Jean Bakomito Gambu, gouverneur de la province du Haut-Uele dans le Nord-Est de la République démocratique du Congo (RDC), s’est rendu cette année dans un site d’extraction aurifère après la dévastation de la région provoquée par les mines illégales des sociétés chinoises.
Il était près de la mine lorsqu’il a déclaré : « Comme vous le voyez, cette rivière est pratiquement détruite. L’eau ne peut plus couler normalement et les avantages économiques de ce développement sont nuls pour la province. »
Dans de nombreuses régions africaines, un réseau de sociétés chinoises est engagé dans l’extraction aurifère illégale qui dévaste les communautés locales, détruit les forêts et empoisonne les sources d’eau. Comme dans les régions orientales de la RDC, l’extraction aurifère chinoise touche fortement les pays d’Afrique de l’Ouest, en particulier au Ghana où la Chine pratique l’extraction illégale de petite échelle appelée galamsey.
« Les opérateurs chinois des mines illégales convertissent souvent les terres arables, les forêts et les rivières en sites d’extraction, parfois de force ou par le biais de la collusion avec le gouvernement, les chefs traditionnels et les propriétaires fonciers privés, en érodant les moyens de subsistance de longue date axés sur l’agriculture et la pêche », a récemment déclaré une équipe de chercheurs dirigée par Abosede Omowumi Babatunde de l’université d’Ilorin (Nigeria) pour l’Atlantic Council.
« La perte des terres employées pour la culture des bananes, du riz, des pommes de terre et autres denrées traditionnelles sape la sécurité alimentaire, alimente les tensions sociales et incite les conflits entre les communautés locales et les mineurs chinois », ont ajouté les chercheurs.
La flambée des cours de l’or provoque l’augmentation du nombre de mines sur le continent.

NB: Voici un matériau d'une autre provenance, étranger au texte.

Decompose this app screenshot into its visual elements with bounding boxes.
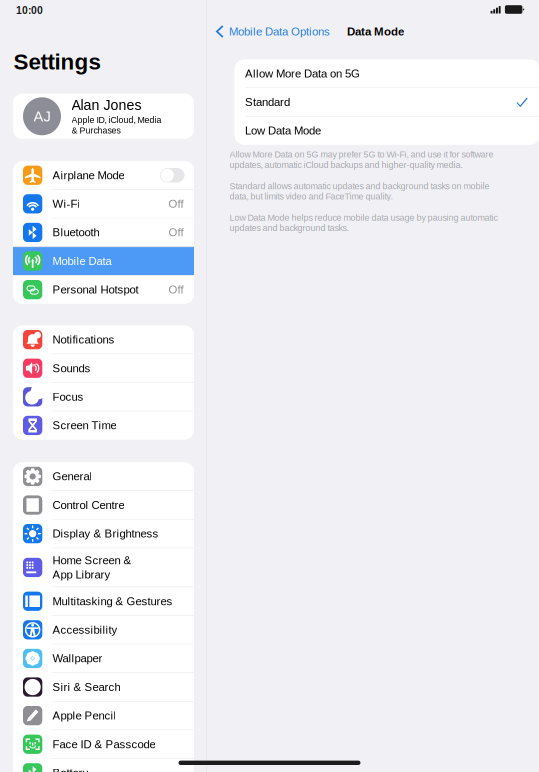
staticText: updates, automatic iCloud backups and hi… — [230, 160, 463, 170]
staticText: Wi-Fi — [52, 198, 80, 210]
staticText: Allow More Data on 5G — [245, 67, 360, 80]
staticText: Bluetooth — [52, 226, 99, 239]
staticText: Off — [168, 226, 183, 239]
staticText: data, but limits video and FaceTime qual… — [230, 191, 393, 201]
button[interactable]: Accessibility — [13, 616, 194, 644]
button[interactable]: Multitasking & Gestures — [13, 587, 194, 615]
staticText: Allow More Data on 5G may prefer 5G to W… — [230, 150, 494, 160]
staticText: 10:00 — [16, 4, 43, 16]
staticText: Settings — [14, 49, 100, 74]
staticText: Wallpaper — [52, 652, 102, 665]
staticText: Mobile Data — [52, 255, 111, 267]
button[interactable]: Home Screen & — [13, 548, 194, 587]
button[interactable]: Display & Brightness — [13, 520, 194, 548]
button[interactable]: Notifications — [13, 326, 194, 354]
button[interactable]: Face ID & Passcode — [13, 730, 194, 758]
staticText: Low Data Mode helps reduce mobile data u… — [230, 213, 498, 223]
button[interactable]: AJ — [13, 94, 194, 139]
button[interactable]: Battery — [13, 759, 194, 772]
button[interactable]: Low Data Mode — [235, 117, 539, 145]
staticText: Display & Brightness — [52, 527, 158, 540]
staticText: Standard allows automatic updates and ba… — [230, 181, 490, 191]
staticText: Siri & Search — [52, 681, 120, 693]
button[interactable]: Data Mode — [330, 24, 404, 40]
staticText: Apple ID, iCloud, Media — [72, 115, 162, 125]
button[interactable]: Mobile Data — [13, 247, 194, 275]
staticText: Notifications — [52, 333, 114, 346]
staticText: Focus — [52, 390, 83, 403]
button[interactable]: Siri & Search — [13, 673, 194, 701]
button[interactable]: Apple Pencil — [13, 702, 194, 730]
staticText: Off — [168, 198, 183, 210]
staticText: Low Data Mode — [245, 124, 321, 137]
staticText: Data Mode — [347, 25, 404, 38]
button[interactable]: Control Centre — [13, 491, 194, 519]
button[interactable]: Standard — [235, 88, 539, 116]
staticText: updates and background tasks. — [230, 223, 349, 233]
staticText: Mobile Data Options — [229, 25, 330, 38]
button[interactable]: Bluetooth — [13, 218, 194, 246]
button[interactable]: Focus — [13, 383, 194, 411]
button[interactable]: Wi-Fi — [13, 190, 194, 218]
staticText: Screen Time — [52, 419, 116, 432]
button[interactable]: Wallpaper — [13, 644, 194, 672]
button[interactable]: Screen Time — [13, 411, 194, 439]
button[interactable]: Allow More Data on 5G — [235, 60, 539, 88]
staticText: Personal Hotspot — [52, 283, 138, 296]
staticText: Battery — [52, 766, 88, 772]
staticText: Alan Jones — [72, 97, 142, 113]
staticText: Accessibility — [52, 624, 117, 636]
button[interactable]: Airplane Mode — [13, 161, 194, 189]
button[interactable]: Sounds — [13, 354, 194, 382]
staticText: Sounds — [52, 362, 90, 375]
staticText: Airplane Mode — [52, 169, 124, 182]
staticText: Control Centre — [52, 499, 124, 511]
staticText: App Library — [52, 568, 110, 581]
staticText: & Purchases — [72, 126, 120, 135]
staticText: Home Screen & — [52, 554, 131, 567]
staticText: AJ — [34, 108, 50, 124]
staticText: Face ID & Passcode — [52, 738, 155, 751]
staticText: Off — [168, 283, 183, 296]
button[interactable]: Personal Hotspot — [13, 276, 194, 304]
button[interactable]: Mobile Data Options — [207, 24, 330, 40]
staticText: Apple Pencil — [52, 709, 116, 722]
staticText: General — [52, 470, 92, 483]
staticText: Multitasking & Gestures — [52, 595, 172, 608]
button[interactable]: General — [13, 462, 194, 490]
staticText: Standard — [245, 96, 290, 108]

Toutefois, l’extraction illégale est devenue un problème, en grande mesure à cause de l’application laxiste des lois, de la corruption des autorités de réglementation et de la participation des organisations criminelles transnationales, selon les chercheurs.
Bien que les mines officielles de grande échelle existent en Afrique, ce sont les opérations de petite échelle qui causent les plus gros problèmes : elles brouillent la démarcation entre l’extraction artisanale par les individus et l’extraction soi-disant « semi-industrielle » par les sociétés chinoises utilisant des excavatrices ou autres équipements lourds et des produits chimiques pour extraire l’or de la terre. Dans les deux cas, la réglementation écologique est souvent ignorée.
Selon un rapport de l’Atlantic Council, « la déforestation et l’érosion des sols se produisent couramment sur les sites miniers d’Afrique de l’Ouest, et la pollution des océans et des eaux douces ont lieu à plusieurs étapes de l’exploration minière. L’extraction aurifère à petite échelle provoque une dégradation étendue des terres et nuit à la qualité de l’eau. »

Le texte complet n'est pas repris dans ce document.